Recently, I was talking to a literary agent about the need for a novel that portrays the poverty of our age.
My imagination is constantly fed by encounters with the new poor in central London. During a recent summer night, I met a group of exhausted children sitting on the steps of my building. Speaking in Spanish, they told me that they had just arrived from Spain, and that their parents had asked them to wait there, while they looked for a bed for the night. So many of my peers, who hold university degrees are in a cycle of sofa-surfing and competing with ten other people for a job of pouring coffee and mopping floors.
In this revolving recession, writing a novel about people pinned down by penury would be apposite. But is a literary description of hunger and desperation enough? Not at all, but as the recent trials of Fr Ray Blake show, discussing the grubby nature of actually helping the poor is a tricky business.
Fr Ray struck a nerve when he wrote about the unpleasant consequences of inviting the poor into our lives, with a Brighton newspaper depicting him as “a complaining priest”, and a number of national newspapers followed up on the story.

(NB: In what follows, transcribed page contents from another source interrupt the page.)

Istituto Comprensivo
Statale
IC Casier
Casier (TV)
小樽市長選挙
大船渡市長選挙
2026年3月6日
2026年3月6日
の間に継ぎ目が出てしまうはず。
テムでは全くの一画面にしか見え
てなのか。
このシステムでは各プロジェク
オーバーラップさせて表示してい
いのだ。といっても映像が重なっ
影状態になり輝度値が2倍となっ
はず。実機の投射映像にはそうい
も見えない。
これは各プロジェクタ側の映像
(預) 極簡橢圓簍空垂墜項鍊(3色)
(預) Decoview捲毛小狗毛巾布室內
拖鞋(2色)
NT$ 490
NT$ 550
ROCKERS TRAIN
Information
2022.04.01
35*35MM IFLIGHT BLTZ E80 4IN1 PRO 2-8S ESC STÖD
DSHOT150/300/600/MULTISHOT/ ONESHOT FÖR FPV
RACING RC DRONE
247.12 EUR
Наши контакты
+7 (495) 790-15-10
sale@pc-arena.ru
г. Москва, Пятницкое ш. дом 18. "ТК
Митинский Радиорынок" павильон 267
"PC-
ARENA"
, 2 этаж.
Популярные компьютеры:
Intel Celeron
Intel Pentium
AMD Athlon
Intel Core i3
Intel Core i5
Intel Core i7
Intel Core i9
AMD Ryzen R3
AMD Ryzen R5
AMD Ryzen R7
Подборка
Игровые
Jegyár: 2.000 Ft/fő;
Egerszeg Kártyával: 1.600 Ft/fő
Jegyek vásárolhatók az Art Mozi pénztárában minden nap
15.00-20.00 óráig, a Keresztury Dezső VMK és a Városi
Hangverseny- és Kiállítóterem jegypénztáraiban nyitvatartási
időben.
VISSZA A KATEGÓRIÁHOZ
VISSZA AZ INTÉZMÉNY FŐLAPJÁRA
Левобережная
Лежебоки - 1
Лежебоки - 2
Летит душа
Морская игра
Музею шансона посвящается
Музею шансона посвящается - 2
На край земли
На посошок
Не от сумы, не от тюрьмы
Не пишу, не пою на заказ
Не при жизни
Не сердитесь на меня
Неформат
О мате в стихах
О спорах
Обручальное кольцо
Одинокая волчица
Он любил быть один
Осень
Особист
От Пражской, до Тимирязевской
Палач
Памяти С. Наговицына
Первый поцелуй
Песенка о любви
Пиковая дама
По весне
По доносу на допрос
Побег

But by writing about his experiences, he is showing the poor kindness. He presents the true reality of being at their service, and reading his blog is a preparation for those who wish to do more for the poor than just pity them.
Due to the controversy surrounding the blog post, Fr Ray has since written that he is considering putting a stop to his blogging. In the absence of Fr Ray, Britain would have no priest who is putting forth such uncompromising accounts of caring for the poor. We have a Pope in Rome who unceasingly insists that we share with the poor – and a situation in Britain where a frank priest has qualms about blogging on the reality of carrying out the Pope’s wishes.
Fr Ray is succeeding where the mainstream media is failing. He writes about the dilemmas of bringing the destitute into one’s home. Why is the mainstream media not doing the same? Why are we kidding ourselves that we will overcome poverty when we can’t even discuss its grim reality? Maybe because to do as Fr Ray does, and clean up trails of vomit or counsel a junkie who is desperate for cash, is not glamourous.
If Fr Ray stops blogging, it will be a victory for the worst kind of censorship. It’s a form of intellectual suppression that misinterprets a priest’s realistic experience, and punishes him for being honest. Not just because the details of cleaning excrement and blood are disgusting to our sanitised sensibilities, but because Fr Ray’s good works makes some feel guilty. And this is central – Fr Ray’s blogging upsets the consciences of people who have not let the poor near them.
Fr Ray, please rebel against your critics by blogging more zealously than ever before. If I ever get round to writing a novel about our era’s rampant poverty, I’ll dedicate it to Fr Ray and send a copy to every columnist who has ever criticised him. I’d imagine that their reviews would be scathing, but maybe the cash earned from the book could go towards the soup kitchen that Fr Ray runs.